Smart Answers to Tough Questions

Oct 1, 2010 by

Yesterday I wrote about a question many of our students ask us when they are writing:  “How do you spell…?”  I also shared some insights on invented/temporary spelling and ways to encourage our children not to rely on us when they are drafting.  That made me think of another issue this question raises.  What do you do when a parent or an administrator questions a teaching practice that you know is best for children?  What would you say if a parent said, “My child brings home stories she’s written that are full of spelling errors.  She spells words the way they sound.  You didn’t write any corrections on her paper so she’s being taught bad habits.  Why not make her copy words over and over until she gets them right?”  Even if you know what you are doing is developmentally appropriate for this child, would you know how to respond to her parent?

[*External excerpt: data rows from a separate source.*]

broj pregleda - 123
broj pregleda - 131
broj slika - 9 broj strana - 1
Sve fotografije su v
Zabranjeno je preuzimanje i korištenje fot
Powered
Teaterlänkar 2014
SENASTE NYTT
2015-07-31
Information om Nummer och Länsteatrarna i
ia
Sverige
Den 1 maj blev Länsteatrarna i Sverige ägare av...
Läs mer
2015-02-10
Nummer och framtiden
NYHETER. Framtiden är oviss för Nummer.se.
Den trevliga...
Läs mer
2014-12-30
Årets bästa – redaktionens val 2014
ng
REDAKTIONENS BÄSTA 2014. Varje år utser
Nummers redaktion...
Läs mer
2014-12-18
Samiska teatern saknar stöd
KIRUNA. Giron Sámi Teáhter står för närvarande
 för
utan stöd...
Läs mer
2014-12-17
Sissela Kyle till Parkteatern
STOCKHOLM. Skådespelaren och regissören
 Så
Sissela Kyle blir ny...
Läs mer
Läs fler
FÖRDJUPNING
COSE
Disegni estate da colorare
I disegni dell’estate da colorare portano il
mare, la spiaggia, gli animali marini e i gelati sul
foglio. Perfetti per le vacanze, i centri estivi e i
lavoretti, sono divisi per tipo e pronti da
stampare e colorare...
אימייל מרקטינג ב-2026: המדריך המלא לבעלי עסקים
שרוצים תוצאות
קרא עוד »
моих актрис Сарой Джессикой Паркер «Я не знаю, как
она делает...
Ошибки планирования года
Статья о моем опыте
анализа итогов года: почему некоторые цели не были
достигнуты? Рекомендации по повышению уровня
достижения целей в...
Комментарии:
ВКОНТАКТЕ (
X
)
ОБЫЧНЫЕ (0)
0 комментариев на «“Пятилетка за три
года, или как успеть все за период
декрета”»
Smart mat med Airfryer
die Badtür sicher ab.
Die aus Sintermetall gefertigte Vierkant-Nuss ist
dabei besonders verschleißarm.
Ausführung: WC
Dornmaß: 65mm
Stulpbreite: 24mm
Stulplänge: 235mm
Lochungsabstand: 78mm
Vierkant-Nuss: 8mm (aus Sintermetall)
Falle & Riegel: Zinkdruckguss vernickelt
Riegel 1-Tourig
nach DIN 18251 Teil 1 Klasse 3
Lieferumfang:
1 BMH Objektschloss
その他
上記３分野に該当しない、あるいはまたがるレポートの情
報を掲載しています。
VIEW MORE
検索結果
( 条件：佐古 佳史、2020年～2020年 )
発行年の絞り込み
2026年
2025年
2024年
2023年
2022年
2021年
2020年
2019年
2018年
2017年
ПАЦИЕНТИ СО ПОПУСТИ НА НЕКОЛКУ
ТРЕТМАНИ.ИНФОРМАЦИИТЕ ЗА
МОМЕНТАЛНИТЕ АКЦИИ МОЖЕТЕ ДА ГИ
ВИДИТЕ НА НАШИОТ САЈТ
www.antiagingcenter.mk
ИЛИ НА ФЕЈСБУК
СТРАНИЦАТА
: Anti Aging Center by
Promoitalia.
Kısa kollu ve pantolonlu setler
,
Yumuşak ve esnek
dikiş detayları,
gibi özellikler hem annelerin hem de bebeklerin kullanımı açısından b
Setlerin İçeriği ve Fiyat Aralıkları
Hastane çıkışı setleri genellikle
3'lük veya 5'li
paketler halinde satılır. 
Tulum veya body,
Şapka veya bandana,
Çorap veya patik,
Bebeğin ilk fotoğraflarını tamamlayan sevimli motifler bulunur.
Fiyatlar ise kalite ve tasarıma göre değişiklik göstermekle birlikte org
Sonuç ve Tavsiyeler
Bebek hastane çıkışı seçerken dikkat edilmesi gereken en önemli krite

I love what Debbie Miller says in the first chapter of Reading with Meaning.  She writes, “When we know the theory behind our work, when our practices match what we believe, and when we clearly articulate what we do and why we do it, people listen.”  To me, that is a call to become knowledgeable about every decision we make in our classrooms.  We no longer have the luxury of doing something “just because”.  Every act in our classrooms needs to be intentional, and we need to know why we do what we do.  This leads me to a resource I would like to highly recommend to you.  It’s called Smart Answers to Tough Questions by Elaine Garan.


In this book Elaine tackles 20 tough literacy questions we are often asked.  Each chapter follows this format:

  • “The Tough Question”: This is a question often asked by parents or the public about various literacy issues.
  • “Your Bottom-Line Answer”: This section gives a straightforward answer to the question.  This is the “why I do what I do” explanation.
  • “Something for You to Thank and Talk About”: This section goes more in depth and helps refine the bottom-line answer.  These are great topics for whole staff professional development discussions.
  • “The Proof”: This is a summary of relevant research, including quotes, websites, journal articles, and more for those who want to become even more knowledgeable about a topic.

I believe this book is a must-have for all elementary literacy teachers.  It is a quick, easy read.  Because it is organized around the tough questions, you don’t have to read the book in order—just flip to the desired chapter (using the convenient side “tabs”) and the answers will be at your fingertips.  I take this book with me to every workshop I present because almost every time, one of these questions comes up in a discussion.